Repeat the listing exactly, line by line, and leave the pictures behind.

::: Data records :::

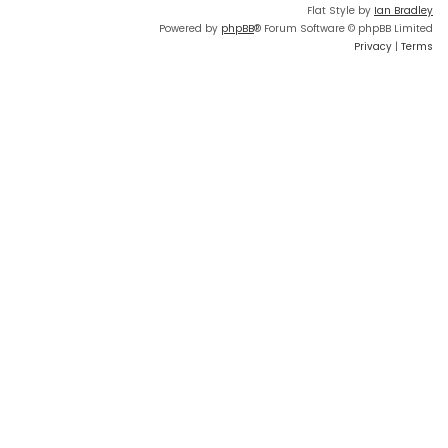
Flat Style by
Ian Bradley
Powered by
phpBB
® Forum Software © phpBB Limited
Privacy
|
Terms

:::

**Solution below**
Flat Style by
Ian Bradley
Powered by
phpBB
® Forum Software © phpBB Limited
Privacy
|
Terms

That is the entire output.